**PROBLEM DETAILS**
Exactly the lines from the one containing "secrets d’une guerre d’influence" through the final line of the data are to be written out again, with nothing added.

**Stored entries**
□ □ □ □ □

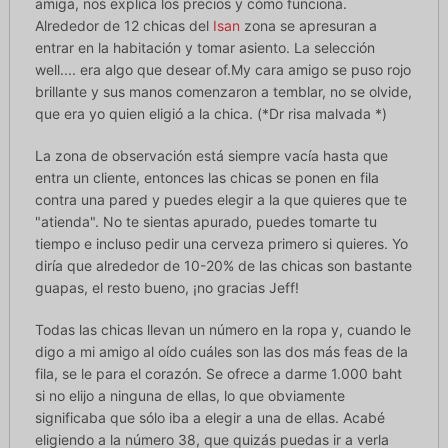
amiga, nos explica los precios y cómo funciona.
Alrededor de 12 chicas del
Isan
zona se apresuran a
entrar en la habitación y tomar asiento. La selección
well.... era algo que desear of.My cara amigo se puso rojo
brillante y sus manos comenzaron a temblar, no se olvide,
que era yo quien eligió a la chica. (*Dr risa malvada *)
La zona de observación está siempre vacía hasta que
entra un cliente, entonces las chicas se ponen en fila
contra una pared y puedes elegir a la que quieres que te
"atienda". No te sientas apurado, puedes tomarte tu
tiempo e incluso pedir una cerveza primero si quieres. Yo
diría que alrededor de 10-20% de las chicas son bastante
guapas, el resto bueno, ¡no gracias Jeff!
Todas las chicas llevan un número en la ropa y, cuando le
digo a mi amigo al oído cuáles son las dos más feas de la
fila, se le para el corazón. Se ofrece a darme 1.000 baht
si no elijo a ninguna de ellas, lo que obviamente
significaba que sólo iba a elegir a una de ellas. Acabé
eligiendo a la número 38, que quizás puedas ir a verla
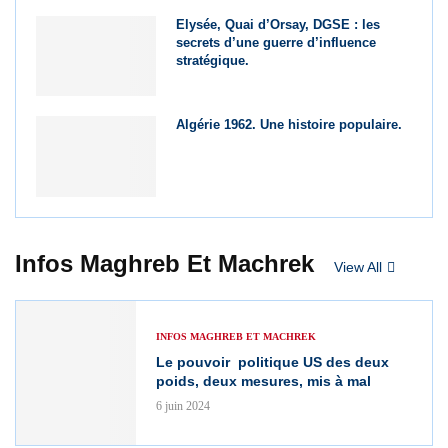
Elysée, Quai d’Orsay, DGSE : les
secrets d’une guerre d’influence
stratégique.
Algérie 1962. Une histoire populaire.
Infos Maghreb Et Machrek
View All
INFOS MAGHREB ET MACHREK
Le pouvoir politique US des deux
poids, deux mesures, mis à mal
6 juin 2024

□ □ □ □ □

**EXERCISE OUTPUT**
secrets d’une guerre d’influence
stratégique.
Algérie 1962. Une histoire populaire.
Infos Maghreb Et Machrek
View All
INFOS MAGHREB ET MACHREK
Le pouvoir politique US des deux
poids, deux mesures, mis à mal
6 juin 2024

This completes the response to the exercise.